Quello di Darwin mi sembra un caso simile. È vero che, nel momento in cui si impegnava in una comunicazione pubblica, Darwin utilizza l’albero e non il corallo, ma non possiamo essere sicuri che questo risponda solo al gioco tra l’inconscio e l’appartenenza culturale, perché nel frattempo Darwin ha anche cambiato in parte le proprie idee, ha abbandonato il “saltazionismo” per assumere il “gradualismo”, un’idea meno “anarchica”, più gerarchica e progressiva dell’evoluzione cui l’albero risponde adeguatamente.

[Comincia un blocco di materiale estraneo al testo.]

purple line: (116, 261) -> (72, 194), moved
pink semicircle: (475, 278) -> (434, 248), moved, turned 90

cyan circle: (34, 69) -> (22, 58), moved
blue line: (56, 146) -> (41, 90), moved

Dunque Darwin dimostra di avere una consapevolezza critica proprio nello specifico della scelta di questa immagine; la quale del resto si colloca all’interno della consapevolezza di stare elaborando un pensiero nuovo: da un certo punto in poi usa l’espressione “la mia teoria” e la elabora immaginandosela continuamente in un contesto, per il quale ha estremo rispetto, di discussione e di possibile falsificazione nell’ambito della comunità degli scienziati.

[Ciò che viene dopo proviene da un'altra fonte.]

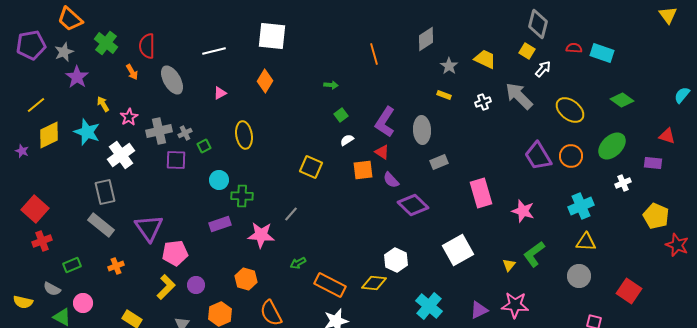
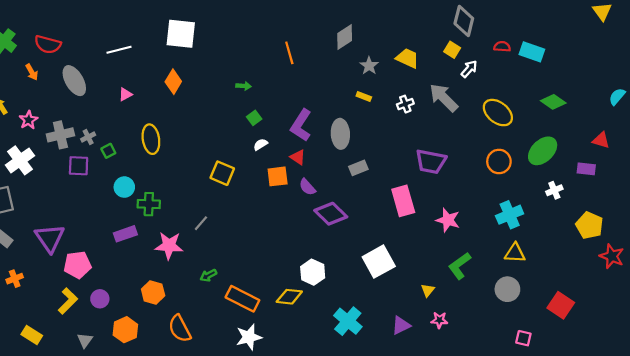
red semicircle: (147, 46) -> (48, 44), turned -75
purple trapezoid: (538, 156) -> (431, 161), moved, turned -48
yellow triangle: (509, 265) -> (428, 290), moved
pink star: (515, 305) -> (439, 320), size x0.6

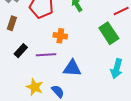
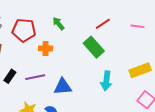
orange cross: (60, 36) -> (46, 48), moved

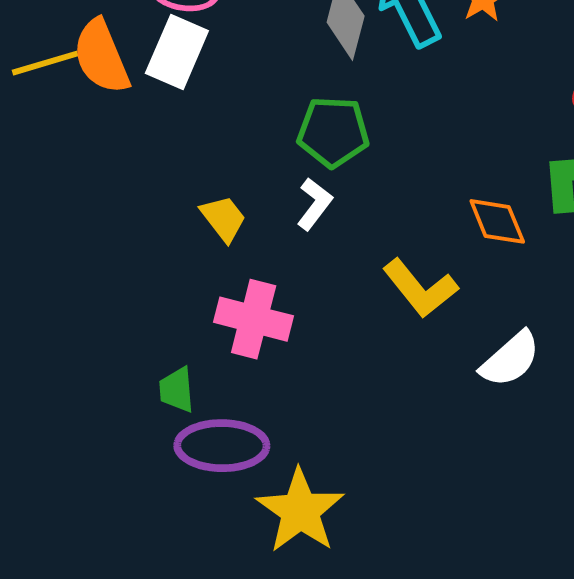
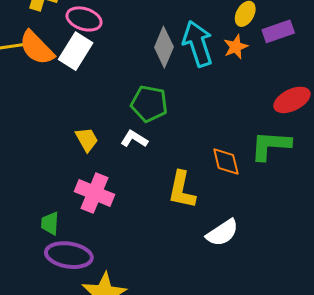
orange semicircle: (101, 57) -> (37, 48), turned -30
white L-shape: (314, 204) -> (134, 139), turned -104
yellow L-shape: (420, 288) -> (182, 190), turned 42

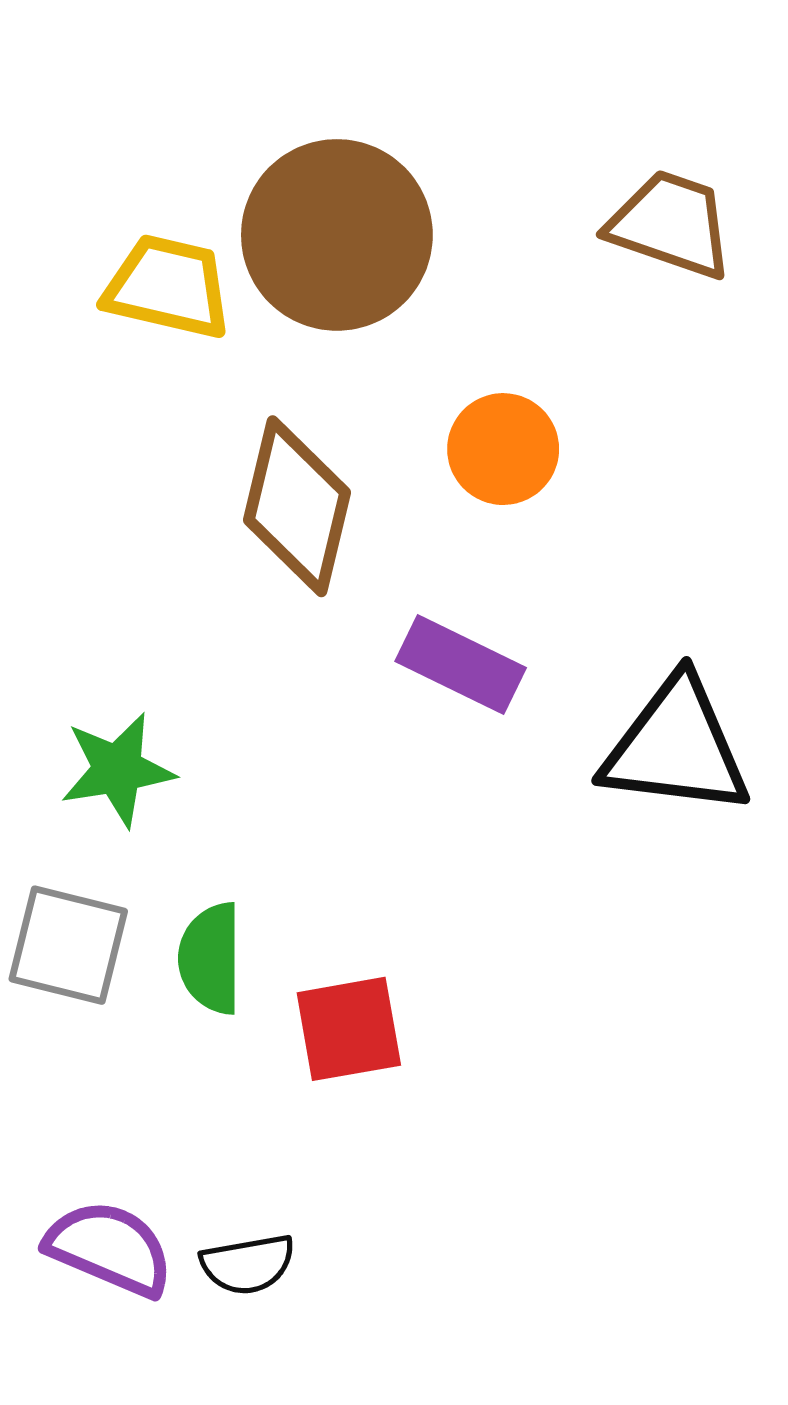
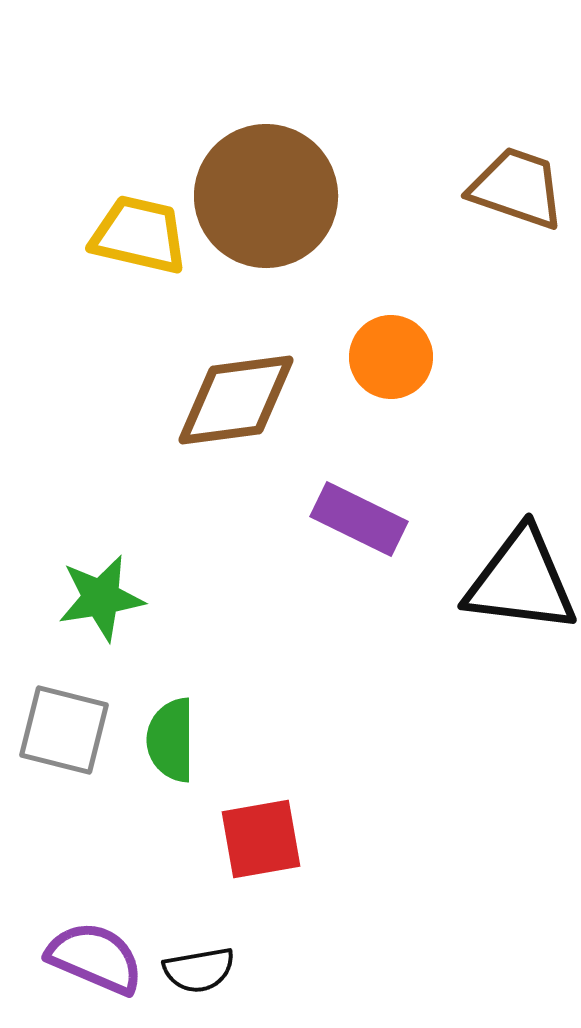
brown diamond: (297, 506) -> (236, 400), turned 69
red square: (349, 1029) -> (261, 839), moved

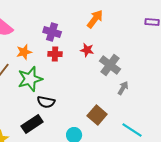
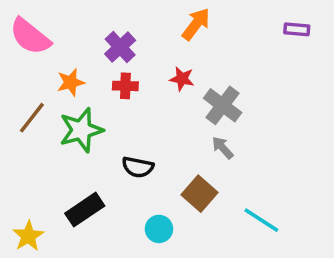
purple cross: (52, 32) -> (120, 47), turned 30
gray arrow: (123, 88) -> (223, 148), moved, turned -72
black semicircle: (46, 102) -> (138, 167), moved

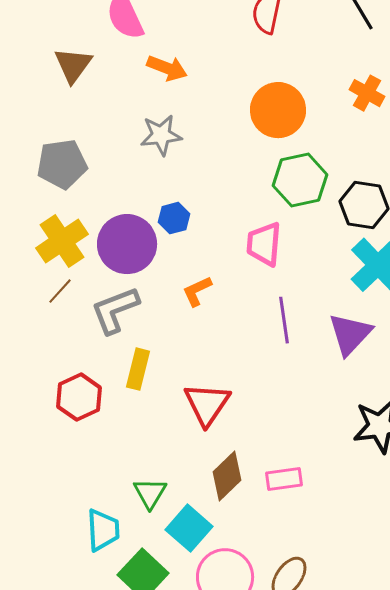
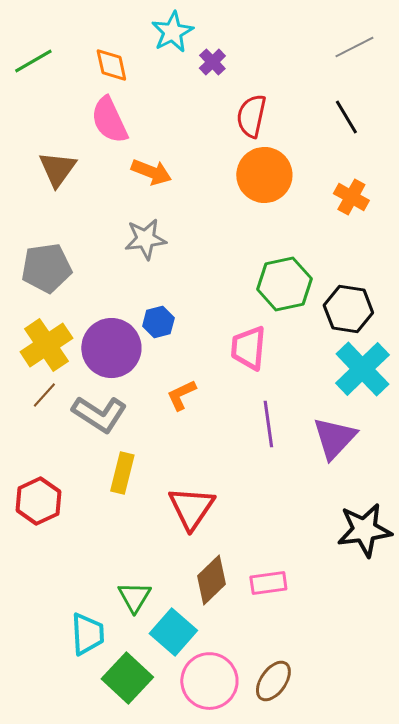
orange circle: (278, 110) -> (264, 175), moved
gray L-shape: (115, 310) -> (99, 414), turned -126
red hexagon: (79, 397) -> (38, 501), moved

È dunque vero che  “Darwin ha dovuto pagare il proprio tributo a un pensiero antico sedimentato nella coscienza” e, aggiungo, anche al linguaggio con cui la sua comunità di appartenenza parla dei fenomeni di cambiamento nella natura [9], nonostante quel linguaggio contraddica il senso della sua rivoluzione teorica, ma è anche vero che proprio il contesto della scoperta, o meglio della costruzione consapevole di una teoria “rivoluzionaria”, introduce un elemento di novità creativa e di consapevolezza critica anche nell’uso delle forme culturali di espressione.

 



[1]  Darwin più di trent’anni dopo la stesura, ne tentò una revisione critica, per poi rinunciarvi. Lasciò scritto alla moglie di non pubblicarli dopo la sua morte, tuttavia non li distrusse e li conservò: questo atteggiamento ambivalente costituisce un tema interessante per gli storici della scienza. Del resto la questione è stata oggetto di discussione tra i discendenti di Darwin, prima che arrivassero alla decisione di pubblicarli un secolo dopo (1959).

[2]  Nel 1838, alla fine della stesura dei Taccuini, Darwin era praticamente arrivato a una ricostruzione adeguata dei fenomeni dell’evoluzione fino alla consapevolezza del loro motore causale, la “selezione naturale”.

[3]  Charles Darwin 1836-1844, Taccuini, Laterza, Roma-Bari 2008.

[4]  Il problema è che nella scienza dire qualcosa con altre parole, esprimerlo con altre forme, è dire qualcosa d’altro, il che può essere fecondo nel contesto della scoperta scientifica, ma può essere devastante nella comunicazione educativa della scienza, come dimostra l’uso della metafora. La ricerca epistemologica ha messo bene in evidenza entrambi gli aspetti; si veda da una parte: Boyd R. – Kuhn T. S. (1979), La metafora nella scienza, Feltrinelli Milano 1983; dall’altra: Gaston Bachelard, La formazione dello spirito scientifico, Cortina 1995.

[5] Nel momento in cui ha la prima intuizione del significato del cambiamento delle specie a partire dall’isomorfismo di rapporti nello spazio geografico (tra due specie di nandù contigue nella pampa) e nel tempo (tra il guanaco estinto e quello recente), così si esprime: “... non un cambiamento graduale o una degenerazione derivante dalle circostanze: se una specie si trasforma invero in un’altra dev’essere per saltum... (Taccuino rosso pag. 130).

[6]  “... gli animali, su isole separate, dovrebbero diventare diversi purché tenuti abbastanza a lungo separati, in condizioni leggermente diverse.” (Taccuino B pag. 7).

[7]  Sul nesso tra sistemi linguistici e modi di pensare si veda: Foucault M. (1966), Le parole e le cose. Un’archeologia delle scienze umane, RCS Milano 1996.

[8]   S.J. Gould (1989), La vita meravigliosa, Feltrinelli, Milano 1990.

[9]  In una nota al cap. IV de L’origine delle specie Darwin pone esplicitamente il problema dell’uso del linguaggio metaforico, che, ad esempio nel caso della “selezione naturale”, suggerisce idee non coerenti con la teoria.